Her family tested over the holidays and her son’s results were positive.
“If we wouldn’t have gotten tested, we would have sent him to school,” Hernandez said. “He didn’t have any symptoms. He’s just had this cough off and on since October.”
She admits, however, that she’s not sure how Nolen would respond to virtual learning. He took a remote music class when he was 3, “and it was just the worst,” Hernandez said. “But it’s not like CTU is saying we’re going to go remote for the rest of the year.”
Pamela Caskey said her two children treated last week “like extra vacation time.” If the district does switch to remote learning, she’s hoping they’ll consider reopening classrooms for students with special needs. Her fourth grader has autism and ADHD and normally has a one-on-one aide in the classroom. During virtual learning, the “aides are on there with the teacher, but they are not able to provide a student individual attention.”
She said she supports “teachers’ rights” and that remote learning makes sense “if they are constantly having to send classes into quarantine.” At her fourth-grader’s school, Hanson Park Elementary, 53 students are currently quarantined, while 21 students are out at Goethe Elementary, the school her second-grader attends. At both schools, the rates are lower than they were in the fall.
The union argues the district’s data is not up to date and points to state health data showing that schools account for almost 43 percent of potential exposure. When parents asked Arwady about that, she noted parents of school-age children are more likely to answer calls from contact tracers than an adult who might have been exposed at a store or restaurant.
Going forward, Caskey said she’d like more comprehensive data on a school-by-school basis. The district’s website includes numbers of positive cases and students in quarantine, but she’d also like to see student vaccination, and even hospitalization rates.
“I don’t know if we’re at the point where we can adjust how we handle when people are getting sick,” she said. “But if everybody keeps getting it, hopefully it will be mild enough to treat it like a cold.”
‘A product of the pandemic’
As a teacher in District 59, northwest of Chicago, Hehir sees a sharp contrast between the issues on the table for Chicago and the way her district handles positive cases. District 59 doesn’t flip entire classrooms to remote learning if there are positive cases.
“All of our buildings are open,” Hehir said.
CTU wants triggers for district-wide remote instruction as well as guidelines for closing individual schools based on staff and student COVID-related absences. The city rejected the district-wide approach, but said the triggers for school closures require more negotiation.
Hehir added that in her district there has been a scramble to keep classes covered when teachers are out sick, but she thinks reducing quarantines to five days will help. Last week, she and her husband took turns staying home with their children. On Monday, the grandparents were taking over.
She’s most concerned about her first-grader Emmet, a “product of the pandemic,” who gives her a hard time about going to school and tells her he has no idea what he’s supposed to be doing in class.
“My kids are still mad at me because I did print things out for them to work on,” she said.
Dunn, following the conversation with Arwady, noted that remote learning and work stoppages have been a “catastrophic failure” for Black students, contributing to an increase in crime and mental health problems.

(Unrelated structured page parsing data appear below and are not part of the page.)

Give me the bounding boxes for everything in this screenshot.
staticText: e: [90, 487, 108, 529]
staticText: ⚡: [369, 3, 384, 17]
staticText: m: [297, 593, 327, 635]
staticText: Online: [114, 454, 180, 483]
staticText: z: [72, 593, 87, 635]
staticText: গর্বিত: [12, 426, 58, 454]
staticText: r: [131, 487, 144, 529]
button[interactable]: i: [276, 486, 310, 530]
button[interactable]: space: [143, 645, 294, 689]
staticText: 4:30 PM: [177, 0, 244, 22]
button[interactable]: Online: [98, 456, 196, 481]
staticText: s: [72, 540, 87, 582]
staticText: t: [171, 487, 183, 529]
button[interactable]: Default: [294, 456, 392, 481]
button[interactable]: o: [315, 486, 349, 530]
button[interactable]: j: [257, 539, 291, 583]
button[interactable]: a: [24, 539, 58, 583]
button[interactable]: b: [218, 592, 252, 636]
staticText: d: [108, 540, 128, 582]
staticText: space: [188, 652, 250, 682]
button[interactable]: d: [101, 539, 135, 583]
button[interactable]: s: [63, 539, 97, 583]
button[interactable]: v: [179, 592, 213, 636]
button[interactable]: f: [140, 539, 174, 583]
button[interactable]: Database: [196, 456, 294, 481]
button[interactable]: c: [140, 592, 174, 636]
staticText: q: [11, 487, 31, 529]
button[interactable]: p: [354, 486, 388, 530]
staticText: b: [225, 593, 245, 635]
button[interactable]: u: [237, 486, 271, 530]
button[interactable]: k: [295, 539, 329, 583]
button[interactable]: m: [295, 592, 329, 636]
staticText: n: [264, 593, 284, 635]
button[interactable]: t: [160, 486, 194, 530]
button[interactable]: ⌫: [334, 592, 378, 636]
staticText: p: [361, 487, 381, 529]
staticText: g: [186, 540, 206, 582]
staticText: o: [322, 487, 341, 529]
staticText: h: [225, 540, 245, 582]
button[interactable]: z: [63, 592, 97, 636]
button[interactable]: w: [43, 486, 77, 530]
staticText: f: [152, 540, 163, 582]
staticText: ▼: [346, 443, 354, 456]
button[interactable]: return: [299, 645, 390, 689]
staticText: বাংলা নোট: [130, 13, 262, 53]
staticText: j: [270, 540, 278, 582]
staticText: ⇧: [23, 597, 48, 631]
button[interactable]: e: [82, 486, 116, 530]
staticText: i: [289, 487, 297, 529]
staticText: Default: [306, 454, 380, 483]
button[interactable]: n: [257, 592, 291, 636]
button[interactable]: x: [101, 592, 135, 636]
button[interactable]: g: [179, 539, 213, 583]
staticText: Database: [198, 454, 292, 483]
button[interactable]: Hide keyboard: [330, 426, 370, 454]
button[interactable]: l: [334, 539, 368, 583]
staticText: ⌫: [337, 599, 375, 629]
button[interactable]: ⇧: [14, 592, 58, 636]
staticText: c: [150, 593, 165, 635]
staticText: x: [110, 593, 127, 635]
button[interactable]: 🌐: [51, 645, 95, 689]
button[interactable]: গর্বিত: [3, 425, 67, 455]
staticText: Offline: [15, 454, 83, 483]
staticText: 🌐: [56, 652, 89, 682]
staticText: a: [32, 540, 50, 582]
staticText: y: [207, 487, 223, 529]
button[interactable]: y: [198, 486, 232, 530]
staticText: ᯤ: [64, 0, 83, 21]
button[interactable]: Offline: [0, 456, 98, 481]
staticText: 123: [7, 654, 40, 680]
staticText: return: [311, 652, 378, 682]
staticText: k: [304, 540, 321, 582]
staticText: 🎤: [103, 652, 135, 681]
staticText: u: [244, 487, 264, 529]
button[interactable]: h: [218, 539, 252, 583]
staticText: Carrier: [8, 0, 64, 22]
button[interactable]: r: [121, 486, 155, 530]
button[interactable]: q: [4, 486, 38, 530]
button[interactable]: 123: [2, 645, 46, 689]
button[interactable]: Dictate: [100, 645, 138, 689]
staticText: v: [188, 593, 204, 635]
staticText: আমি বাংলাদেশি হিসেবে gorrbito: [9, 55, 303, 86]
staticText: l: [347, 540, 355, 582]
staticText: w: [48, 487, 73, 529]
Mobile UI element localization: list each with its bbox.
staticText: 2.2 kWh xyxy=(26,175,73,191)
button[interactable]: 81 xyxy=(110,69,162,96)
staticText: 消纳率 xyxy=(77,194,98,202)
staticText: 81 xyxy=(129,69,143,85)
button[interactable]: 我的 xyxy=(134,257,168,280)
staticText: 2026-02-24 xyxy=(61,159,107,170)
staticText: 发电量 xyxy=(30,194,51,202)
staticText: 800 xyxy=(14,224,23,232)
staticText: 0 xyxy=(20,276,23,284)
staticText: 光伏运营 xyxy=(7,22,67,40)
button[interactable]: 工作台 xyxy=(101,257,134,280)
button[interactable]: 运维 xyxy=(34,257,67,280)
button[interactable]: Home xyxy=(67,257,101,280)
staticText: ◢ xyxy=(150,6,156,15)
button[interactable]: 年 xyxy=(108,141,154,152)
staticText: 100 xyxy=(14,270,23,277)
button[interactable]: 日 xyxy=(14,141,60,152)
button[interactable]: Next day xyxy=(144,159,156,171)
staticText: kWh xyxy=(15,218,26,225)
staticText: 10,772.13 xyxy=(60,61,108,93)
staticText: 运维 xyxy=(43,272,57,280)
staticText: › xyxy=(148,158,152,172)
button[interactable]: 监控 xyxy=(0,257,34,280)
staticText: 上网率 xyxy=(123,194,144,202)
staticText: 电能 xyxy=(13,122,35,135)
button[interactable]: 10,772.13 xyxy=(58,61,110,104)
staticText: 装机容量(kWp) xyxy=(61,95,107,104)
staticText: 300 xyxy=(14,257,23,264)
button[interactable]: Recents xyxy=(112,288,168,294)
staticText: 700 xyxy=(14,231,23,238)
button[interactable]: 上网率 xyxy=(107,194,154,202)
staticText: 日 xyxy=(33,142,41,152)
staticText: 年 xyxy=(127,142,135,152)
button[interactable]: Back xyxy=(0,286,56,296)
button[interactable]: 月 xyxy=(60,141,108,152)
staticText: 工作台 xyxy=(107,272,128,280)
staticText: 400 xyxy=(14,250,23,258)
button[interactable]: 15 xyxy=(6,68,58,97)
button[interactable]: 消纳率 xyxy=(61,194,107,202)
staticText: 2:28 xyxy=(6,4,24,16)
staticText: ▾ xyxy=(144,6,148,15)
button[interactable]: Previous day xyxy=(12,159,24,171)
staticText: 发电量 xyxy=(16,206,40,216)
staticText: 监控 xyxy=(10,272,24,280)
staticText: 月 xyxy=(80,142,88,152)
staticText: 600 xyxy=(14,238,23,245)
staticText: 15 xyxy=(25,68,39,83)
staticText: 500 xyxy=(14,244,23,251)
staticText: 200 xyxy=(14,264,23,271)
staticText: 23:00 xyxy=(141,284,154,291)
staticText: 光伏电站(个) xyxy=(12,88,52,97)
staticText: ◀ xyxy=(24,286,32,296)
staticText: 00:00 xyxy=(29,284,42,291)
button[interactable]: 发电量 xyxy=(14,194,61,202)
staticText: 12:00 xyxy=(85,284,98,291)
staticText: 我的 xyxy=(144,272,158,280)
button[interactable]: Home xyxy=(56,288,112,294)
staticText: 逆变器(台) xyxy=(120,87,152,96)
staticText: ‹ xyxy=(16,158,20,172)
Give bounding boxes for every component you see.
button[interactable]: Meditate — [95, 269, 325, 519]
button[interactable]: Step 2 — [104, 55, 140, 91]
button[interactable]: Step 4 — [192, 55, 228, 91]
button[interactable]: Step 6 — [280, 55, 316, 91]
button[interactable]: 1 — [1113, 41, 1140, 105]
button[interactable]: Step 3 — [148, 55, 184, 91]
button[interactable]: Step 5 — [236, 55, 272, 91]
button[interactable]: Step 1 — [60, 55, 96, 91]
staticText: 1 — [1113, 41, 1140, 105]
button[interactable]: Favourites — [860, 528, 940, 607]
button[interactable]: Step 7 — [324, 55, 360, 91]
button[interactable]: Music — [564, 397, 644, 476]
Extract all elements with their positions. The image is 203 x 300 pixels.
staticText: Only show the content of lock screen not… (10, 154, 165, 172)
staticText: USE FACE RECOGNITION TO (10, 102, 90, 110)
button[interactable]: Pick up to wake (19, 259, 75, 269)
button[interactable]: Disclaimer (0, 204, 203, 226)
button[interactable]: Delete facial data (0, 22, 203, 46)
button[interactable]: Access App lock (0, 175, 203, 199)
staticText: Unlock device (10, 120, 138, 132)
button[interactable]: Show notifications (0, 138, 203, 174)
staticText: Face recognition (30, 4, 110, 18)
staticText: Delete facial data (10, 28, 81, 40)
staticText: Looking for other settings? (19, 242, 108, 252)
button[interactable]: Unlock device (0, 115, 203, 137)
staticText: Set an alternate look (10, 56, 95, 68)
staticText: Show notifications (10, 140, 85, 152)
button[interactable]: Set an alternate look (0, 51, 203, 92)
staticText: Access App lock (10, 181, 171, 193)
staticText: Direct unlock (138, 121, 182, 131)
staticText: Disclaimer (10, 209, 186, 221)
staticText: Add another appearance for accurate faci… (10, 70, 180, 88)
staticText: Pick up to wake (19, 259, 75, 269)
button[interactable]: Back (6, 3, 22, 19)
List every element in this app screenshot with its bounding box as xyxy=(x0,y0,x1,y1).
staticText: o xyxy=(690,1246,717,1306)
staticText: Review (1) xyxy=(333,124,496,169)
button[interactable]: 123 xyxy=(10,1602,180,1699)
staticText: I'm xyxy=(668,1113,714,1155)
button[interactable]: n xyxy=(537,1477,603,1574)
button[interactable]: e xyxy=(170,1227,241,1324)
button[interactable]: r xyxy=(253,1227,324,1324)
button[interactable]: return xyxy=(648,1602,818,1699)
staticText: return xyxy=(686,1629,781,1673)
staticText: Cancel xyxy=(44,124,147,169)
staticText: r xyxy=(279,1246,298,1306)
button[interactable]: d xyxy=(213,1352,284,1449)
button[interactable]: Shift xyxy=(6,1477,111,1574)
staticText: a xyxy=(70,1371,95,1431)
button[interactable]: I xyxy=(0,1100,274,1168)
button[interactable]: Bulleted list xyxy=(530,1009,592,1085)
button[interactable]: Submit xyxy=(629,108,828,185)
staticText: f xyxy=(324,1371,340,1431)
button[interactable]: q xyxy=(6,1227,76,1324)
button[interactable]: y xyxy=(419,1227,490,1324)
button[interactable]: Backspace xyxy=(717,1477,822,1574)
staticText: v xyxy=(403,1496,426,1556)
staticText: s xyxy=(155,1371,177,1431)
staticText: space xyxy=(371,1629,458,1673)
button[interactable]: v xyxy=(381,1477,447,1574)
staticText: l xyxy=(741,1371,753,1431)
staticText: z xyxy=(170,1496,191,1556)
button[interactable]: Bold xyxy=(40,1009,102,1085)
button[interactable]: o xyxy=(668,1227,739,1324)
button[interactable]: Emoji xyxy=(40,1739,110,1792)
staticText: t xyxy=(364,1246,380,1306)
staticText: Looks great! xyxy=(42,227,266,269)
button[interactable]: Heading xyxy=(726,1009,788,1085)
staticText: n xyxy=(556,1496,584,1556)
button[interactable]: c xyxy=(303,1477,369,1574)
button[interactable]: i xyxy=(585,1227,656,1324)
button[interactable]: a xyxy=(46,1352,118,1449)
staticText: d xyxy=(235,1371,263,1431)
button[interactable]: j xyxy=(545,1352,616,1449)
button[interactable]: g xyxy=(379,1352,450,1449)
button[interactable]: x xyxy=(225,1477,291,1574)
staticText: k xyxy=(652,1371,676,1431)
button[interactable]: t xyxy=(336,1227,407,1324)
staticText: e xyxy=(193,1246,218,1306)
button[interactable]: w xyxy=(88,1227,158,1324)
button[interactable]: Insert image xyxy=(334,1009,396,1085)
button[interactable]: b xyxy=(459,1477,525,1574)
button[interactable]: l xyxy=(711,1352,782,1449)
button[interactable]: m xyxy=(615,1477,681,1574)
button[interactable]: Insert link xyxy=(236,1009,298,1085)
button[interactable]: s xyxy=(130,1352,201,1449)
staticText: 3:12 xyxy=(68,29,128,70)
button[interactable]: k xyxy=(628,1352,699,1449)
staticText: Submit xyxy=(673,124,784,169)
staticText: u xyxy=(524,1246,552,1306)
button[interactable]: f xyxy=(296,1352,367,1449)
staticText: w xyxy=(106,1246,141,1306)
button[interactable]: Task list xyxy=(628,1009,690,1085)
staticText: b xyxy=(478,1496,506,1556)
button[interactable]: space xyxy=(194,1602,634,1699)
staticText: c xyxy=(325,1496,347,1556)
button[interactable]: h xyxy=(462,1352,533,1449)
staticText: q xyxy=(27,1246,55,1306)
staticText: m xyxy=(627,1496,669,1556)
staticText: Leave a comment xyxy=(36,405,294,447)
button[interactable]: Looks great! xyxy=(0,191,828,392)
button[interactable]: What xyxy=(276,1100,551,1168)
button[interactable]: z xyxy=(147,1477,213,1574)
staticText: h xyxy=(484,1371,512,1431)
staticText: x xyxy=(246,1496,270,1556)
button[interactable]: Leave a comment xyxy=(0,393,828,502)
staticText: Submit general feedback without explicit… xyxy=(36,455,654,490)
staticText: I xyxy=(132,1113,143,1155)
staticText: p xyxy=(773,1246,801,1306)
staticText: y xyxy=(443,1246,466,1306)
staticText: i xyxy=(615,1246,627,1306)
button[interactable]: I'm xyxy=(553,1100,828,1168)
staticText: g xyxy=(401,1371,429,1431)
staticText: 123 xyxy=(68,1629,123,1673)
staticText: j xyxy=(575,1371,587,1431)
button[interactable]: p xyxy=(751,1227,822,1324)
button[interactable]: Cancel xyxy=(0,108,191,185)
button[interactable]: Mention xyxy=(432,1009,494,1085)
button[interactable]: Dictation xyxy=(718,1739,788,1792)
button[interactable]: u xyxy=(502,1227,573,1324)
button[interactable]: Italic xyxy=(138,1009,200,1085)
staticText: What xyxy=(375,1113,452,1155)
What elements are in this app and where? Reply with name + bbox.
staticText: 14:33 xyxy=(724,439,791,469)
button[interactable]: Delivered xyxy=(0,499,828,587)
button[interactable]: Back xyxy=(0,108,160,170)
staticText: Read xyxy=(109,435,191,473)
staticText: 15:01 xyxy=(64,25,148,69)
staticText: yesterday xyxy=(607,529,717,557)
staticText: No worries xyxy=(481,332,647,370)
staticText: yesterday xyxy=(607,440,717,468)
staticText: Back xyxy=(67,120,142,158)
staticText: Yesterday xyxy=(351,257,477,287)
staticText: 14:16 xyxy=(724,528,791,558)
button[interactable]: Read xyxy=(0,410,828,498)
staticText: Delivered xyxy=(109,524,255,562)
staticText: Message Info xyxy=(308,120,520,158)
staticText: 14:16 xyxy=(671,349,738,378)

She pointed to news reports of children accused of carjacking. And according to the Children’s Hospital of Chicago, 44 percent of young children have experienced an increase in mental health or behavior problems during the pandemic.
Whether leaning more toward reopening schools as soon as possible or pausing in-person learning, Chicago parents said they want more representation at the city level.
“We should have a Chicago parents union,” said Wade, the parent liaison. “We should be as strong as the mayor’s office and as strong as the Chicago Teachers Union.”